だがよくよく考えてみるとこれはおかしな話で、輸出の対価として貰えるのはドルという紙切れに過ぎません。
昔は金本位制でドルと金を交換してもらえたのだが、今は印刷すらしていない「電子マネー」のようなものに過ぎません。
自動車とか工作機械を輸出して得られるのは電子マネーに過ぎないドルなので、このままでは日本の大損です。
輸出した国は受け取ったドルを使って日本に必要な製品や資源や技術などを買い、輸入することで利益を得ています。
自動車1台を輸出して2万ドルのドルを貰ってもその段階では日本の損で、2万ドルで食料とかスマホを輸入して初めて儲かります。
輸出とは自国で生産した物を、他国で生産したもの(やサービス)と交換する行為なのだと言えます。
鉄鉱石などの資源を自動車に加工して輸出すると何百倍もの付加価値が産まれるので、それだけ有利な交換ができます。
輸出国は交換して輸入する事で利益を得ているので、輸出だけして膨大な貿易黒字をため込むのはあまり意味がありません。
日本の貿易と貿易外収支を合わせた経常黒字は年間約20兆円で、言い換えると毎年20兆円のお金が国内で利用されず余っていることになります。
この20兆円は外国で再投資されてトヨタや日産の工場を建設したりしているが、とりあえず日本人の役には立っていません。
貿易黒字や経常黒字をいくら増やして喜んでいても、輸入することで使わなければお金を捨てているようなものです。
黒字をため込んでも日本は豊かにならない
膨大な貿易黒字や経常黒字をため込んでいる国は、自国の労働力で他国に無料奉仕しているようなものです。
日本が安い価格でアメリカに輸出しているのは、日本人が低賃金でアメリカに奉仕しているようなものです。
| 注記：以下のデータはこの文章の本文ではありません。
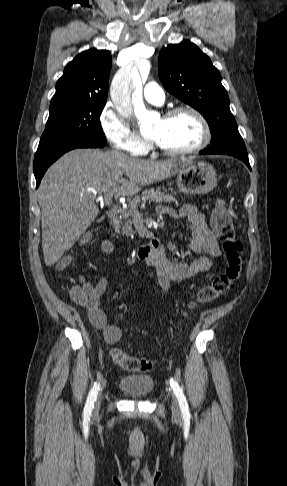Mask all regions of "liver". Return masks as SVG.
I'll list each match as a JSON object with an SVG mask.
<instances>
[{
    "mask_svg": "<svg viewBox=\"0 0 287 486\" xmlns=\"http://www.w3.org/2000/svg\"><path fill=\"white\" fill-rule=\"evenodd\" d=\"M190 160H143L95 149L64 154L47 170L38 189L46 266L58 262L95 220L97 195L112 191L117 197H131L141 187L175 175Z\"/></svg>",
    "mask_w": 287,
    "mask_h": 486,
    "instance_id": "obj_1",
    "label": "liver"
}]
</instances>
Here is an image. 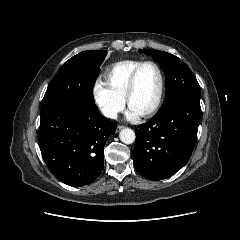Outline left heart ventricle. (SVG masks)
Wrapping results in <instances>:
<instances>
[{
    "label": "left heart ventricle",
    "mask_w": 240,
    "mask_h": 240,
    "mask_svg": "<svg viewBox=\"0 0 240 240\" xmlns=\"http://www.w3.org/2000/svg\"><path fill=\"white\" fill-rule=\"evenodd\" d=\"M159 89V75L151 66H144L137 77L136 88L130 98L129 106L138 113L146 112L155 102Z\"/></svg>",
    "instance_id": "b2bd125f"
}]
</instances>
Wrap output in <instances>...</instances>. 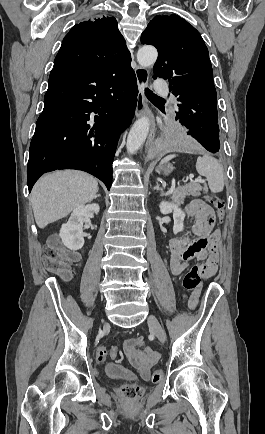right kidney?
I'll list each match as a JSON object with an SVG mask.
<instances>
[{
	"instance_id": "right-kidney-1",
	"label": "right kidney",
	"mask_w": 265,
	"mask_h": 434,
	"mask_svg": "<svg viewBox=\"0 0 265 434\" xmlns=\"http://www.w3.org/2000/svg\"><path fill=\"white\" fill-rule=\"evenodd\" d=\"M99 204H87V206H77L73 210L67 224H62L60 238L69 250H81L84 246L83 224L88 218H94L98 214Z\"/></svg>"
}]
</instances>
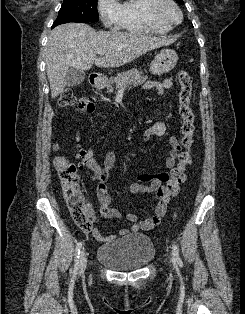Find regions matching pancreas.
Instances as JSON below:
<instances>
[{"mask_svg":"<svg viewBox=\"0 0 245 314\" xmlns=\"http://www.w3.org/2000/svg\"><path fill=\"white\" fill-rule=\"evenodd\" d=\"M142 71H139L136 68H133L129 71L119 73L116 77L109 79L107 85V93H113L114 88L113 84L116 85V88H123L129 85L137 86L141 85L146 81V77L142 75Z\"/></svg>","mask_w":245,"mask_h":314,"instance_id":"1","label":"pancreas"}]
</instances>
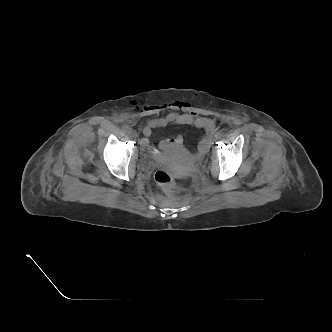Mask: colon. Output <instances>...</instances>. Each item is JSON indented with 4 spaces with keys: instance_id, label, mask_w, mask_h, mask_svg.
<instances>
[{
    "instance_id": "1",
    "label": "colon",
    "mask_w": 332,
    "mask_h": 332,
    "mask_svg": "<svg viewBox=\"0 0 332 332\" xmlns=\"http://www.w3.org/2000/svg\"><path fill=\"white\" fill-rule=\"evenodd\" d=\"M155 181L166 192H173L176 189V181L173 176L165 170H158L155 173Z\"/></svg>"
}]
</instances>
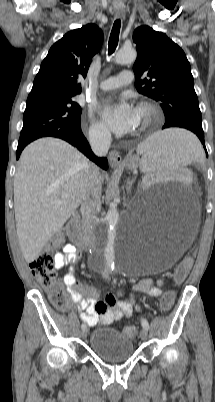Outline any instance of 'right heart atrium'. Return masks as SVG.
Masks as SVG:
<instances>
[{
	"instance_id": "right-heart-atrium-1",
	"label": "right heart atrium",
	"mask_w": 215,
	"mask_h": 402,
	"mask_svg": "<svg viewBox=\"0 0 215 402\" xmlns=\"http://www.w3.org/2000/svg\"><path fill=\"white\" fill-rule=\"evenodd\" d=\"M89 127L88 135L95 143H106L110 139V132L105 124L98 121L92 113H88Z\"/></svg>"
}]
</instances>
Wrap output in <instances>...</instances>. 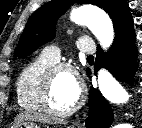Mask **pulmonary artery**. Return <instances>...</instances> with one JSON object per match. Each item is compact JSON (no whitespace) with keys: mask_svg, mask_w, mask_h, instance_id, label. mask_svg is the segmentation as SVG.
<instances>
[{"mask_svg":"<svg viewBox=\"0 0 142 128\" xmlns=\"http://www.w3.org/2000/svg\"><path fill=\"white\" fill-rule=\"evenodd\" d=\"M76 45H77L78 50L84 54L92 55L96 51L93 41L90 38L85 37V36L80 37L77 40ZM41 54L44 57H46L54 62H57L60 58V49L54 45L46 46L42 50Z\"/></svg>","mask_w":142,"mask_h":128,"instance_id":"obj_1","label":"pulmonary artery"}]
</instances>
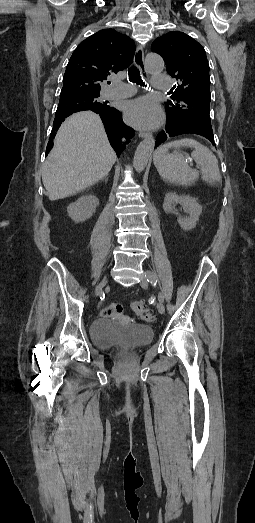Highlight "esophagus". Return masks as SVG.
Segmentation results:
<instances>
[{
    "instance_id": "obj_1",
    "label": "esophagus",
    "mask_w": 255,
    "mask_h": 523,
    "mask_svg": "<svg viewBox=\"0 0 255 523\" xmlns=\"http://www.w3.org/2000/svg\"><path fill=\"white\" fill-rule=\"evenodd\" d=\"M134 63L136 65V67H138V69H140L142 72L146 71L145 63H144V50L141 47V45H139L135 50ZM150 136H151V134L147 131L139 132V137H141V138H147Z\"/></svg>"
}]
</instances>
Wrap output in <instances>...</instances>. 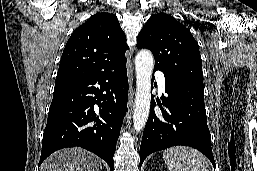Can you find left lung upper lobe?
I'll return each instance as SVG.
<instances>
[{
  "instance_id": "1",
  "label": "left lung upper lobe",
  "mask_w": 257,
  "mask_h": 171,
  "mask_svg": "<svg viewBox=\"0 0 257 171\" xmlns=\"http://www.w3.org/2000/svg\"><path fill=\"white\" fill-rule=\"evenodd\" d=\"M137 47L151 50L155 67L203 90L202 60L189 29L166 13L151 16L137 37Z\"/></svg>"
}]
</instances>
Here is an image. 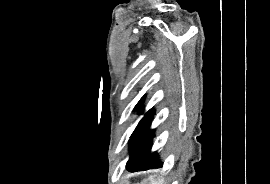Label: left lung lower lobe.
<instances>
[{"label": "left lung lower lobe", "instance_id": "1", "mask_svg": "<svg viewBox=\"0 0 270 184\" xmlns=\"http://www.w3.org/2000/svg\"><path fill=\"white\" fill-rule=\"evenodd\" d=\"M154 130H150V124L131 147L130 158L126 164V169L130 172L144 171L162 167L156 152L151 153L152 138Z\"/></svg>", "mask_w": 270, "mask_h": 184}]
</instances>
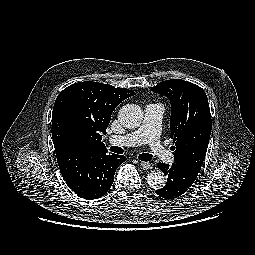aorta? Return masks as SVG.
I'll use <instances>...</instances> for the list:
<instances>
[{"instance_id":"762f6f07","label":"aorta","mask_w":255,"mask_h":255,"mask_svg":"<svg viewBox=\"0 0 255 255\" xmlns=\"http://www.w3.org/2000/svg\"><path fill=\"white\" fill-rule=\"evenodd\" d=\"M118 120L125 128H136L143 120V111L139 105L127 104L119 110ZM166 181V176L160 170H153L147 176L148 185L155 190L163 188Z\"/></svg>"}]
</instances>
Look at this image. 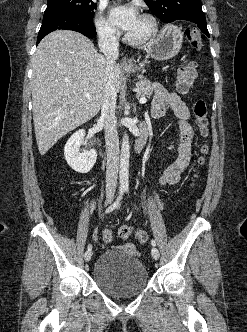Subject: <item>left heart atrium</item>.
<instances>
[{"instance_id":"obj_1","label":"left heart atrium","mask_w":247,"mask_h":332,"mask_svg":"<svg viewBox=\"0 0 247 332\" xmlns=\"http://www.w3.org/2000/svg\"><path fill=\"white\" fill-rule=\"evenodd\" d=\"M111 21L121 30L129 32L136 24L139 16L134 6H114L110 9Z\"/></svg>"}]
</instances>
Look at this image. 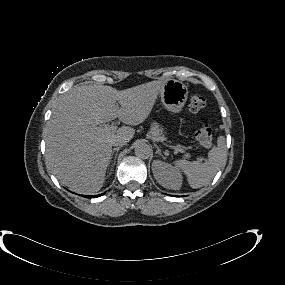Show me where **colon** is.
<instances>
[{"mask_svg": "<svg viewBox=\"0 0 285 285\" xmlns=\"http://www.w3.org/2000/svg\"><path fill=\"white\" fill-rule=\"evenodd\" d=\"M205 105L206 101L202 95L194 93L190 96L189 109L191 112L198 113L204 109ZM196 139L198 143L204 148H209L212 145L213 135L209 124L203 123L199 126L196 131Z\"/></svg>", "mask_w": 285, "mask_h": 285, "instance_id": "1", "label": "colon"}]
</instances>
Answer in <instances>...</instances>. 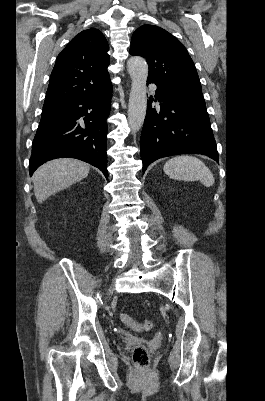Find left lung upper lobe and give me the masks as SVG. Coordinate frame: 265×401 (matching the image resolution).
Masks as SVG:
<instances>
[{
	"label": "left lung upper lobe",
	"instance_id": "left-lung-upper-lobe-1",
	"mask_svg": "<svg viewBox=\"0 0 265 401\" xmlns=\"http://www.w3.org/2000/svg\"><path fill=\"white\" fill-rule=\"evenodd\" d=\"M131 55L146 58L148 81L158 87L202 92L195 65L184 45L166 30L143 25L133 34Z\"/></svg>",
	"mask_w": 265,
	"mask_h": 401
}]
</instances>
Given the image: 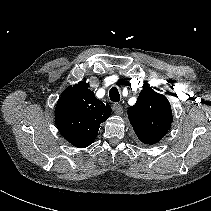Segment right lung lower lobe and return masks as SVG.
Segmentation results:
<instances>
[{"mask_svg": "<svg viewBox=\"0 0 211 211\" xmlns=\"http://www.w3.org/2000/svg\"><path fill=\"white\" fill-rule=\"evenodd\" d=\"M55 120L59 127L69 124V117L67 116V105L63 101H58L55 110Z\"/></svg>", "mask_w": 211, "mask_h": 211, "instance_id": "1", "label": "right lung lower lobe"}]
</instances>
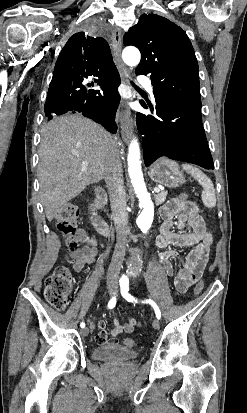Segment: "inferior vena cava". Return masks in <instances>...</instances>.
Listing matches in <instances>:
<instances>
[{
	"mask_svg": "<svg viewBox=\"0 0 247 413\" xmlns=\"http://www.w3.org/2000/svg\"><path fill=\"white\" fill-rule=\"evenodd\" d=\"M121 142L112 136V144L108 146L109 154L105 162V182L107 184L111 211L117 233V243L107 273V281L118 283L121 265L125 257V245L128 237L127 194L124 188L122 160L120 158Z\"/></svg>",
	"mask_w": 247,
	"mask_h": 413,
	"instance_id": "inferior-vena-cava-1",
	"label": "inferior vena cava"
}]
</instances>
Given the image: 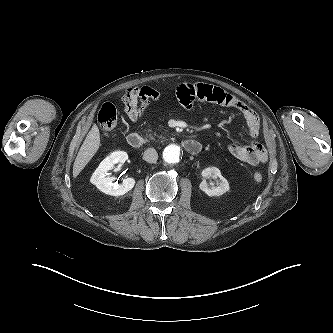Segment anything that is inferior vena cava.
Here are the masks:
<instances>
[{
  "label": "inferior vena cava",
  "instance_id": "1",
  "mask_svg": "<svg viewBox=\"0 0 333 333\" xmlns=\"http://www.w3.org/2000/svg\"><path fill=\"white\" fill-rule=\"evenodd\" d=\"M143 159L149 163H156L158 159V153L154 148H148L144 151Z\"/></svg>",
  "mask_w": 333,
  "mask_h": 333
}]
</instances>
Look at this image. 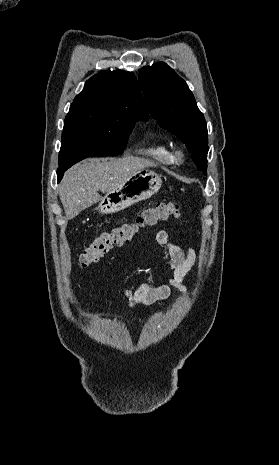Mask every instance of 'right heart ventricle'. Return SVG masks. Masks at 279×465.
Masks as SVG:
<instances>
[{"instance_id": "obj_1", "label": "right heart ventricle", "mask_w": 279, "mask_h": 465, "mask_svg": "<svg viewBox=\"0 0 279 465\" xmlns=\"http://www.w3.org/2000/svg\"><path fill=\"white\" fill-rule=\"evenodd\" d=\"M141 152L163 164H171L174 161L169 146L157 139L152 140L147 146L141 148Z\"/></svg>"}]
</instances>
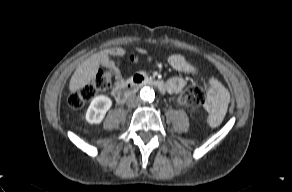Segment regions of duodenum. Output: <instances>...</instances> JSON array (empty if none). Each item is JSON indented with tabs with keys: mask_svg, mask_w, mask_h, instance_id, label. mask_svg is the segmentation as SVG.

そしてこれが観光産業の大問題でもあり、外国人観光が多い国は自国の労働力で外国人にサービスを提供しています。
日本が外貨不足で苦しんでいる発展途上国なら、観光で外貨を稼ぐ必要があるが日本は年20兆円も「外貨が余っている」情況です。
外国人観光客は日本で6兆円ほど消費したそうですが、経常黒字としてため込み何も活用されません。
日本の外貨準備は1.3兆ドルで対外資産は1000兆円超、対外純資産は340兆円に達し、これだけの金が日本国内で活用されず国外に流出しています。
外国人観光でもっと黒字を増やしてもドルのまま外国で運用されるだけで、日本は何も利益を得る事はできません。
輸出して外貨を稼いだら、外貨で何かを購入して輸入する事で日本の資産が増えるが、ドルを持っていても何も得られません。
輸出でため込んだドルが余って仕方がないので、政府は毎年アフリカや新興国に莫大な経済支援をしている。
ドルが余っているなら何か輸入して国内で活用するべきだが、それもしないので経常黒字分の20兆円を捨てているのと同じになっている。
日本の経済専門家は「貿易黒字が増えたから日本が儲かった」「赤字になったから損をした」のように幼稚な考えしかしていない。
そうではなく年間何十兆円黒字でも、受け取ったドルを活用しなかったらその黒字を捨てているのです。